News

NYC Council Testimony on Preventing Further Business Loss

November 23, 2020

PRESS INQUIRIES

Katy Feinberg
press@pfnyc.org

Today, the Partnership for New York City submitted the following testimony to the New York City Council Committee on Small Business. 

Testimony as prepared for Kathryn Wylde, President and CEO of the Partnership for New York City.

There is no question that the resurgence of COVID-19 has greatly increased the challenges for the recovery of small business, particularly in the hospitality, retail and local services sectors.  In July, the Partnership for New York City issued a report (A Call for Action and Collaboration) that projected as many as a third of New York City’s 230,000 small businesses might not survive the pandemic. The second surge confirms that pessimistic outlook.

Despite a substantial investment in making their facilities safe and healthy, abiding by all state and city protocols, “non-essential” businesses may be shuttered as the number of cases increase. It is important to support Governor Cuomo’s policy of “micro targeting” that only shuts down businesses that are proximate to specific hot spots, rather than shutting down the entire city or borough.

It is also important to push for federal action on another stimulus package that provides additional support to small businesses. The Paycheck Protection Program loans were adequate for three months, for those who got them, but cannot sustain businesses through what is likely to be a year of partial closure.

Finally, we need to develop a universal solution for how unpaid rent is going to be treated when the moratorium on evictions inevitably comes to an end. There are few small businesses that will have the resources to pay all their back rent. The moratorium is currently set to expire on January 1, 2021, which will result in many additional business failures and commercial vacancies. We need a national and local plan for how to deal with deferral of mortgage, rent and tax payments that creates a bridge for businesses to start generating enough revenues to survive and meet their obligations.

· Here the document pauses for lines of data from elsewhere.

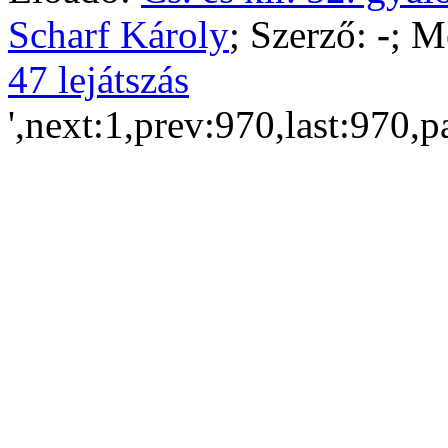
Scharf Károly
; Szerző:
-
; M
47 lejátszás
',next:1,prev:970,last:970,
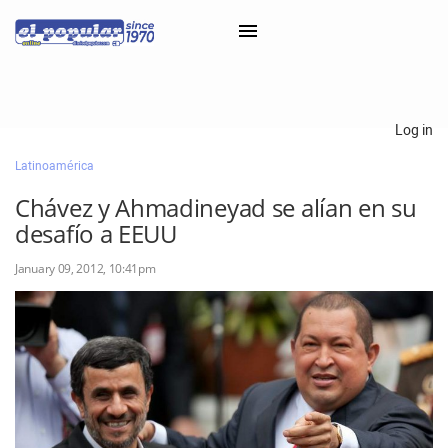
×
Log in
Latinoamérica
Classifieds
Chávez y Ahmadineyad se alían en su
Categorías
desafío a EEUU
Iniciar sesión con Clascal
January 09, 2012, 10:41pm
×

The Partnership has joined with the city Economic Development Corporation and the five borough chambers of commerce to establish the NYC Small Business Resource Network to provide a one stop shop for businesses seeking assistance.  We secured a grant for the borough chambers from the Peter G. Peterson Foundation that enabled them to hire Small Business Support Specialists who are connecting local entrepreneurs to volunteer mentor and technical assistance providers as well as sources of loans and grants. To date, the 900 businesses that have tapped these services are among the city’s most vulnerable: they have an average of three employees, are 59% minority-owned, 48% women-owned and 29% immigrant-owned.

These businesses have clearly told us what they need. By far the greatest request was access to capital, highlighting the need for government to work with the private sector to ensure that there are resources, especially grants, available for restart costs. After financing, the most frequent requests are for help with marketing, business strategy, purchasing personal protective equipment, procurement opportunities and legal assistance. As the pandemic lingers, we expect businesses will need additional assistance with technology and moving more activities online so that they can continue to operate and generate revenue.

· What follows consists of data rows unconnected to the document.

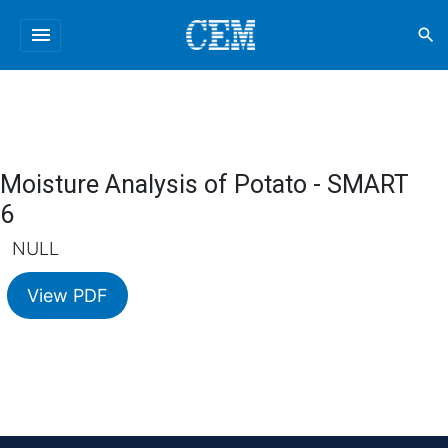
menu
search
Moisture Analysis of Potato - SMART
6
NULL
View PDF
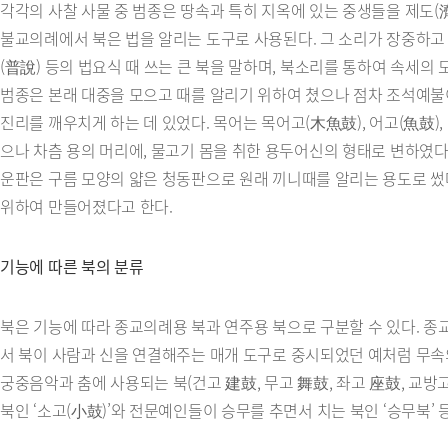
각각의 사찰 사물 중 범종은 땅속과 특히 지옥에 있는 중생들을 제도(
불교의례에서 북은 법을 알리는 도구로 사용된다. 그 소리가 장중하고 
(普說) 등의 법요식 때 쓰는 큰 북을 말하며, 북소리를 통하여 속세의
범종은 본래 대중을 모으고 때를 알리기 위하여 쳤으나 점차 조석예불이
진리를 깨우치게 하는 데 있었다. 목어는 목어고(木魚鼓), 어고(魚鼓
으나 차츰 용의 머리에, 물고기 몸을 취한 용두어신의 형태로 변하였다
운판은 구름 모양의 얇은 청동판으로 원래 끼니때를 알리는 용도로 썼
위하여 만들어졌다고 한다.
기능에 따른 북의 분류
북은 기능에 따라 종교의례용 북과 연주용 북으로 구분할 수 있다. 종
서 북이 사람과 신을 연결해주는 매개 도구로 중시되었던 예처럼 무속
궁중음악과 춤에 사용되는 북(건고 建鼓, 무고 舞鼓, 좌고 座鼓, 교방고
북인 ‘소고(小鼓)’와 전문예인들이 승무를 추면서 치는 북인 ‘승무북’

There is also need for clarity in regulations and enforcement. City inspectors are overwhelmed with the complexity of state and city requirements for different types of businesses. Timely, consistent guidance needs to be available to businesses and to the inspection teams from various city and state agencies.  Some type of hotline for regulatory information and arbitration would be most helpful to manage enforcement and to help minimize violations and fines.

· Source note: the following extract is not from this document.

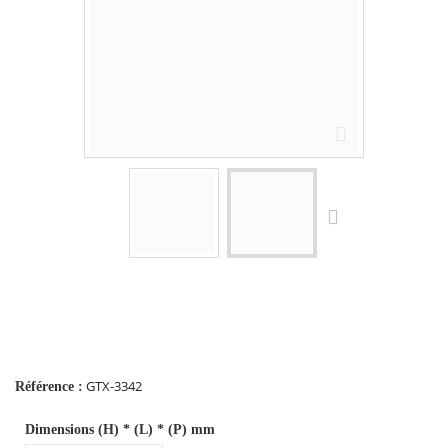
GTX-3342
Référence :
Dimensions (H) * (L) * (P) mm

We expect the pandemic to end in 2021 with widespread vaccination, but we know that business losses will continue. The replacement of neighborhood retail sales with online shopping and on-demand delivery services has been accelerated by the pandemic and will not be easily reversed and the slow return of tourism will impede recovery for the hospitality and entertainment sectors. We hope the Council will work with the private sector to find solutions to these difficult and challenging problems.